We now pick up our story of Mullard in 1939. Well by February 1939, the fledgeling Mullard Blackburn factory was working of sorts with just 38 staff and by June they were firmly entrenched in the manufacture of domestic receivers, components and lamp filaments.
SS Eriks, mindful of the voracious demand for valves pressed ahead and by the end of 1939 a second building had been erected at Blackburn to allow valve making to commence with manufacturing instrumentation and equipment hurriedly shipped from Eindhoven in Holland. The idea was that Blackburn would commence pilot manufacture of the new EF50 valve, introduced in Holland in early 1939 principally for television receiver use.
Like it's contemporary, the Acorn valve, the EF50 was very different from any valve Mullard had manufactured previously. It needed a skilled labour force, new equipment and instrumentation and the consistent application of hitherto unknown manufacturing techniques because in the EF50, the traditional micanol base was replaced with a 'disc seal' glass base which required, special manufacturing equipment, special glass and three types of special wire!!!!!
Early attempts at base manufacture were catastrophic, mindful of waste, the winds of war circulating Europe and the shame of being looked down on by Philips management, Dr E A Roberts of Mullard Blackburn was seconded to the Emmasingel development laboratories of Philips Eindhoven in February 1940 to perfect the required glass forming techniques.

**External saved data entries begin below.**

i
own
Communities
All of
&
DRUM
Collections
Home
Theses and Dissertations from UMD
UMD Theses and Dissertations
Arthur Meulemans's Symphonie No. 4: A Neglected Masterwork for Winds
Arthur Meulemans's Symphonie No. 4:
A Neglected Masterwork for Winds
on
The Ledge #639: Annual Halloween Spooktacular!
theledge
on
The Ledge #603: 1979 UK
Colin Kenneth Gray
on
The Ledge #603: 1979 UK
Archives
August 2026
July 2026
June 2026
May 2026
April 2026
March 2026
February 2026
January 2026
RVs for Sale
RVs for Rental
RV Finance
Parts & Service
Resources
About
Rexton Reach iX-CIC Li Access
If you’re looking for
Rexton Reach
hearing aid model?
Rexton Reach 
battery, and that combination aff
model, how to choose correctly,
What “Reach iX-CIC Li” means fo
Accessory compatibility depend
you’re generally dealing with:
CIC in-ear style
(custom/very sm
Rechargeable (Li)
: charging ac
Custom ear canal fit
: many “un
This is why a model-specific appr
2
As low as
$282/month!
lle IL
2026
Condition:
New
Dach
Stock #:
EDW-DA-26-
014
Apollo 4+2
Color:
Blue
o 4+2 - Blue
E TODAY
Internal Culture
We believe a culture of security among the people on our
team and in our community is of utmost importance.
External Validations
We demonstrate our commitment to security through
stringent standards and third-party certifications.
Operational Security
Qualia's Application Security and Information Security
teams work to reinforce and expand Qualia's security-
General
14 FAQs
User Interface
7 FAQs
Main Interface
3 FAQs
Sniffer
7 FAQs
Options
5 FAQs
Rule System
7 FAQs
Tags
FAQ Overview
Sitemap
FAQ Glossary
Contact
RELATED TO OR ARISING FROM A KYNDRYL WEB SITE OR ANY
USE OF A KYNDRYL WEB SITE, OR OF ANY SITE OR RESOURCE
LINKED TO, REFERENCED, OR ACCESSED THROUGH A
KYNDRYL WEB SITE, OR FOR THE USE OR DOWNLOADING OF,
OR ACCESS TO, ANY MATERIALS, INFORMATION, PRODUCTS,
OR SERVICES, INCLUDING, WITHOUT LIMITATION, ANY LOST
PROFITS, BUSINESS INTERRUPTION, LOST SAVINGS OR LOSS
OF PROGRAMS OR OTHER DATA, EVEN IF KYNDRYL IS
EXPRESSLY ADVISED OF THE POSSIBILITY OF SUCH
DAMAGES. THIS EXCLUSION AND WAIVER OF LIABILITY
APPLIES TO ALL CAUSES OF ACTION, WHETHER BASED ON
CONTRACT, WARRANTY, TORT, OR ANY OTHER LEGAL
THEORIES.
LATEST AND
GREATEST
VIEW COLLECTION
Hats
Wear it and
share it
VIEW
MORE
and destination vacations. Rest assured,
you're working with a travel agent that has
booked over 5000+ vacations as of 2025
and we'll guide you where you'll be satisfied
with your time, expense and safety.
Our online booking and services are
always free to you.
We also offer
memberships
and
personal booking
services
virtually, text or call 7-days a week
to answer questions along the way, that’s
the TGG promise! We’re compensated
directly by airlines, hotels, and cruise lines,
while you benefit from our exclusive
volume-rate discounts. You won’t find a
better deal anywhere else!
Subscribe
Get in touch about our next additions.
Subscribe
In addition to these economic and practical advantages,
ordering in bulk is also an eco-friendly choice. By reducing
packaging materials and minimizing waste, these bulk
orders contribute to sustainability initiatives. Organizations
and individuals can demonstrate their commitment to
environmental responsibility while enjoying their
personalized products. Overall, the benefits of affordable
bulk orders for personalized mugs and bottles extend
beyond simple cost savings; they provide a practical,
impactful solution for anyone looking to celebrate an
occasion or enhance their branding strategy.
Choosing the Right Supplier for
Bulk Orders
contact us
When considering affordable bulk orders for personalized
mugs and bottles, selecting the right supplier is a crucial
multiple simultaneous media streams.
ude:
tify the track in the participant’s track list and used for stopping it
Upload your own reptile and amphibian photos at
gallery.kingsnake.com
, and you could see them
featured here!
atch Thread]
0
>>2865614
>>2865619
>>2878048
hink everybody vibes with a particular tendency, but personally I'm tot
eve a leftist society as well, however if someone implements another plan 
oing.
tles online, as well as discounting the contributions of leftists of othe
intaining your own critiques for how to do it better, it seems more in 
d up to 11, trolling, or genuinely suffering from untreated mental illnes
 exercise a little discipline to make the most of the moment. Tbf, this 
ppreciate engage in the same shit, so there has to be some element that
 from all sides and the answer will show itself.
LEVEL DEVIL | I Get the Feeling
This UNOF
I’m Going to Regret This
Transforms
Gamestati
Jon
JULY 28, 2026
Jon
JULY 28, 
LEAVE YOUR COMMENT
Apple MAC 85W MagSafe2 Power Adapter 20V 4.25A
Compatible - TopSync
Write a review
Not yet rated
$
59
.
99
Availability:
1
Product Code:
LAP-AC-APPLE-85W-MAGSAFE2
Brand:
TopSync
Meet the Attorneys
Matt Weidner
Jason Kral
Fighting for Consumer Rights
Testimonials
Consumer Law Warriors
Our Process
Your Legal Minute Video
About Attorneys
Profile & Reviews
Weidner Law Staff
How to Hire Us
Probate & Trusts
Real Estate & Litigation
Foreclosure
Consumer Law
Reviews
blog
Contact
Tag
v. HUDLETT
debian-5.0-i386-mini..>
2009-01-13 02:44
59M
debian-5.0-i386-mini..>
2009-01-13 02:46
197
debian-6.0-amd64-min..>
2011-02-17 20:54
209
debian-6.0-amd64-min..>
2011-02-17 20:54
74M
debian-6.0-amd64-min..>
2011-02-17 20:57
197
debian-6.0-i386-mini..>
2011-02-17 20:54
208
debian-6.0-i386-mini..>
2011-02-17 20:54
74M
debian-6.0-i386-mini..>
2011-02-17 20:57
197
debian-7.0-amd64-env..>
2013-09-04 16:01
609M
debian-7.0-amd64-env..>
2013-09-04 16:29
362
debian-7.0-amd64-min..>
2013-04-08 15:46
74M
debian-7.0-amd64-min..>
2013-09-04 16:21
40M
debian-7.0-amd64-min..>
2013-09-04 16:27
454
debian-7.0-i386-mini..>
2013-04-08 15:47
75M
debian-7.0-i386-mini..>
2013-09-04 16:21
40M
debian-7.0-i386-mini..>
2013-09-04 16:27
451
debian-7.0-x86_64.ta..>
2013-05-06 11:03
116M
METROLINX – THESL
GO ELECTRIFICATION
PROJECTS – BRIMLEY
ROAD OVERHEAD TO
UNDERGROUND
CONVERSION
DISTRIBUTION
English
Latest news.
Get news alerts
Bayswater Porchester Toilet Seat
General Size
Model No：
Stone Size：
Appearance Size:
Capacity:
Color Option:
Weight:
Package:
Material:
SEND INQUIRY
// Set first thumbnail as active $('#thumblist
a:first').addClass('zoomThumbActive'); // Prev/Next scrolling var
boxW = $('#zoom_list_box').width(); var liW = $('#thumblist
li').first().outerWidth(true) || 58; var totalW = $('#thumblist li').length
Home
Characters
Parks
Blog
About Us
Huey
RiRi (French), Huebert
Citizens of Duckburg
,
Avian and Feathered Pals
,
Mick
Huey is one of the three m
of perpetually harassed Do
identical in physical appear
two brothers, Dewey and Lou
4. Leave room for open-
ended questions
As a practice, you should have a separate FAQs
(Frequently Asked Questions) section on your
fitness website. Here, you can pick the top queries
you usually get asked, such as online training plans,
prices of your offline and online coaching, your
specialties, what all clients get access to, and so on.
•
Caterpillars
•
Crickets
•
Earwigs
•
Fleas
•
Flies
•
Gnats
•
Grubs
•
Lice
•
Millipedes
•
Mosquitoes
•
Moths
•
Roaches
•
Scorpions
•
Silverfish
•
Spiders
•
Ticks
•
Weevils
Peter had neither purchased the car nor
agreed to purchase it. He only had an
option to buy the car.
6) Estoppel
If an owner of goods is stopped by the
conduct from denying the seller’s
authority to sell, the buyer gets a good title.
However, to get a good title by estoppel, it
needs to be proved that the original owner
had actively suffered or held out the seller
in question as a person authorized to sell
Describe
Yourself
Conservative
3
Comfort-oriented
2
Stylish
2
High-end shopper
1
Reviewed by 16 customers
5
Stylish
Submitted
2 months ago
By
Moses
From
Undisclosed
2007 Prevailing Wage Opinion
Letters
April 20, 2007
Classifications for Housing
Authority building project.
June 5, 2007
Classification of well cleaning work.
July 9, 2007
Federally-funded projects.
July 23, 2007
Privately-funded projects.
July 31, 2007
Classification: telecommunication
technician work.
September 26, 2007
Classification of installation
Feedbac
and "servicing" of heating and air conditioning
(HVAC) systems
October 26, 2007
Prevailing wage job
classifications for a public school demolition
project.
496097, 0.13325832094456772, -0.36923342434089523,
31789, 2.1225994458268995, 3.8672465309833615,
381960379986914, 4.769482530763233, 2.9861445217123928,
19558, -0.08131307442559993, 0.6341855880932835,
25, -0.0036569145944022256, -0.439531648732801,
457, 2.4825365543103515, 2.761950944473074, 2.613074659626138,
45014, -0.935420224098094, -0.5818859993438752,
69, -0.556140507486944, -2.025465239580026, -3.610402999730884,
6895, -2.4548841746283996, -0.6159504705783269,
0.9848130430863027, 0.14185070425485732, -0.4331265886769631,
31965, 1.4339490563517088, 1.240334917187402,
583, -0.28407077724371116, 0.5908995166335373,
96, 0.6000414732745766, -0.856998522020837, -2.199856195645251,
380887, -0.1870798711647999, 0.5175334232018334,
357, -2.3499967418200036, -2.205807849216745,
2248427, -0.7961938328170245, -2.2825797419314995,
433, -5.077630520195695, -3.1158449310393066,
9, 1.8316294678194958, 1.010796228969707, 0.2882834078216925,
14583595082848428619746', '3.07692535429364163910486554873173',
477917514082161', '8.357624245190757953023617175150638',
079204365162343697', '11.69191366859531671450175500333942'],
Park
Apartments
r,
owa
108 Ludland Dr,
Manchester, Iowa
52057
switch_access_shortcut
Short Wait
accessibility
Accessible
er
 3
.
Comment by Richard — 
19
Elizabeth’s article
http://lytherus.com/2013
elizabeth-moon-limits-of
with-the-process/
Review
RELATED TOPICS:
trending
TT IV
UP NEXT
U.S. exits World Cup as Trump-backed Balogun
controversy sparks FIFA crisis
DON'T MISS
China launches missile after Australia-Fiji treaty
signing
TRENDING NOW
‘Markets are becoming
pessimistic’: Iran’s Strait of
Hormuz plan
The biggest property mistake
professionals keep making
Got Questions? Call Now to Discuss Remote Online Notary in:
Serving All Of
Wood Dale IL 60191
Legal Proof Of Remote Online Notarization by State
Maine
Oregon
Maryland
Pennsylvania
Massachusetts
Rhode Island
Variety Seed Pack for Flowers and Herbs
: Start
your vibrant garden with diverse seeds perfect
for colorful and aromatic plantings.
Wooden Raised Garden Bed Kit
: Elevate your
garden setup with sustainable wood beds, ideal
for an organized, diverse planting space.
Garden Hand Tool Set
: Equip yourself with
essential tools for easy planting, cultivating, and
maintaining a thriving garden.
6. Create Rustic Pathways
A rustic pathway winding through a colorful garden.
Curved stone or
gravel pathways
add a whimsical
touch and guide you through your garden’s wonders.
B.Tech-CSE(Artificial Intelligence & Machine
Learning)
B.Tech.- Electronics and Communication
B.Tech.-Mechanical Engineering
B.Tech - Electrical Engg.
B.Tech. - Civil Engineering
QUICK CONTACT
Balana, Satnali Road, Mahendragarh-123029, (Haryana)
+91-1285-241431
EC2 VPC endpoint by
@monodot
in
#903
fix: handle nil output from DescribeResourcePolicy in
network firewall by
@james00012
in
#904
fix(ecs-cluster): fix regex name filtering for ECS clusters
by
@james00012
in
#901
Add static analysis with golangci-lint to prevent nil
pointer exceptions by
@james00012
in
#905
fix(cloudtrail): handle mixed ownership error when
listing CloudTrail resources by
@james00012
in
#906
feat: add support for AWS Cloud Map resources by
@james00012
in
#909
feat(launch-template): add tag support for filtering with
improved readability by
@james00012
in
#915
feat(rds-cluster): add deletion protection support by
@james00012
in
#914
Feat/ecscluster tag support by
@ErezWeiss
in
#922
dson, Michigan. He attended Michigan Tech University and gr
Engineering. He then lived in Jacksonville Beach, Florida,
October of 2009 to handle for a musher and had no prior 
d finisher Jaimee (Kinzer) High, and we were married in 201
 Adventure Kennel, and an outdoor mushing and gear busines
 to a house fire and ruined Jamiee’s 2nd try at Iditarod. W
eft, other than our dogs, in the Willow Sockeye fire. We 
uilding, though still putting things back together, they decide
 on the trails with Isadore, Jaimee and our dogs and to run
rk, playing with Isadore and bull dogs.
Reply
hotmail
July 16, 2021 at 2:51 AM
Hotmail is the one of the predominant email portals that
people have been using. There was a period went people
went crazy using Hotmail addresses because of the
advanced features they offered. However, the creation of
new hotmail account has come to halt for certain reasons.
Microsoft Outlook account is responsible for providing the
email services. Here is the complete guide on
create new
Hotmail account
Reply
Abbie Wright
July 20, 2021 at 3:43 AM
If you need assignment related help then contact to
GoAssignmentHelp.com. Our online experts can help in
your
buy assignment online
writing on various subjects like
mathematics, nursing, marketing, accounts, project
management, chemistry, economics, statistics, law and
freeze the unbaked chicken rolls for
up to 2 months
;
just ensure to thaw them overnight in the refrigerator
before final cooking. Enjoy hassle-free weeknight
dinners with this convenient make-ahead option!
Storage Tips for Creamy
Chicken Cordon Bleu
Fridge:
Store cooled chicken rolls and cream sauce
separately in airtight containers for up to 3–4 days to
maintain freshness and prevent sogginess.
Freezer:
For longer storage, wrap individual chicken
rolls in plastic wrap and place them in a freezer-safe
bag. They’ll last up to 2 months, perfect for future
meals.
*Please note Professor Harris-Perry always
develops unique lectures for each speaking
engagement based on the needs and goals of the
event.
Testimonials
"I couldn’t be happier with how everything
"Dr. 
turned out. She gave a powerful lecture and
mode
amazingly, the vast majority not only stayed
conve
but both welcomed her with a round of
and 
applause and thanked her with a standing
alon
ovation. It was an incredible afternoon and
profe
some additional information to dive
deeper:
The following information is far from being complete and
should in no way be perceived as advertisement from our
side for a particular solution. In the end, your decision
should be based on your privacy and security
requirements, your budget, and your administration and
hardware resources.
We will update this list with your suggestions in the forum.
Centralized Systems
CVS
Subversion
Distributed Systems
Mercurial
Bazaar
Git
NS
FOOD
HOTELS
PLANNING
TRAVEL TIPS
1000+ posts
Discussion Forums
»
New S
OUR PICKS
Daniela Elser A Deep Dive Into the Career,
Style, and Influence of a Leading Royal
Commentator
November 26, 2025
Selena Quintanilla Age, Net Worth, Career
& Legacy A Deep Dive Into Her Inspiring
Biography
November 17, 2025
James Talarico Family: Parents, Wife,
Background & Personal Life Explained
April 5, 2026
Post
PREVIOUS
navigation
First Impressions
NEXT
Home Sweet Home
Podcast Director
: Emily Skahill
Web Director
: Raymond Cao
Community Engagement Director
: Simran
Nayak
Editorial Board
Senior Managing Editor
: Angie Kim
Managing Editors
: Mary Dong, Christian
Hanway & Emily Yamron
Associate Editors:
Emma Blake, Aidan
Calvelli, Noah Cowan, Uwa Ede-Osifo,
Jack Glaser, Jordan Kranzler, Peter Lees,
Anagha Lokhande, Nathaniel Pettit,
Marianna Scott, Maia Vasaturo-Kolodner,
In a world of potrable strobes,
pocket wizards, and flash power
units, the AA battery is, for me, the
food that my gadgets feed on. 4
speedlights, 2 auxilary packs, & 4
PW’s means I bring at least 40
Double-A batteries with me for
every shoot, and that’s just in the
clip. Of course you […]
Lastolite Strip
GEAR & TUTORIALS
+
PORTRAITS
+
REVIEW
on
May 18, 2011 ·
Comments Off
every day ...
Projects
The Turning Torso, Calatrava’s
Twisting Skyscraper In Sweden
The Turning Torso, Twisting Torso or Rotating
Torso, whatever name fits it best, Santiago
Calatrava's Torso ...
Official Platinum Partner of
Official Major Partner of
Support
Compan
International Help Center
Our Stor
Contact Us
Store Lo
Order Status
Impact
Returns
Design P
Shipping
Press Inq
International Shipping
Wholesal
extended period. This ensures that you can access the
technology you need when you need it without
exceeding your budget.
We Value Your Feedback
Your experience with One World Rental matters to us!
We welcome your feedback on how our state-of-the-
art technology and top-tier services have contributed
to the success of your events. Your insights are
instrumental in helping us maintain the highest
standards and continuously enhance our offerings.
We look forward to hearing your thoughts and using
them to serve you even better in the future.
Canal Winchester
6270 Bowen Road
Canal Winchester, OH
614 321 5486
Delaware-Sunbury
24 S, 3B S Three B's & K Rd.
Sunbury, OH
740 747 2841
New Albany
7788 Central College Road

In May 1940, as the Panzer tanks rolled into Holland, the good Doctor made good his escape from Holland by hitching a lift on a passing British destroyer. Thankfully, he carried a briefcase stuffed full of drawings, formulae and information on glass forming but more importantly, he had helped broker a deal with Philips Eindhoven to supply 25,000 completed EF50 devices and 500,000 pre - formed EF50 bases that would jump start the bulk manufacture of EF50 valves in England and these were shipped on the 9th of May 1940 by road freight and thence a Zeeland Steamer Company ship.
After a harrowing journey in which the ship was attacked and damaged by Stuka dive bombers, the ship with it's precious cargo arrived safely in England, six days later - a few days after Dr Roberts' escape. With both man and materials safe, Mullard and the EF50 went on to play a pivotal part in the Allies' success, so much so, that the EF50 was crowned ' The Valve that Won the War!' but more on that particular story in a future blog entry!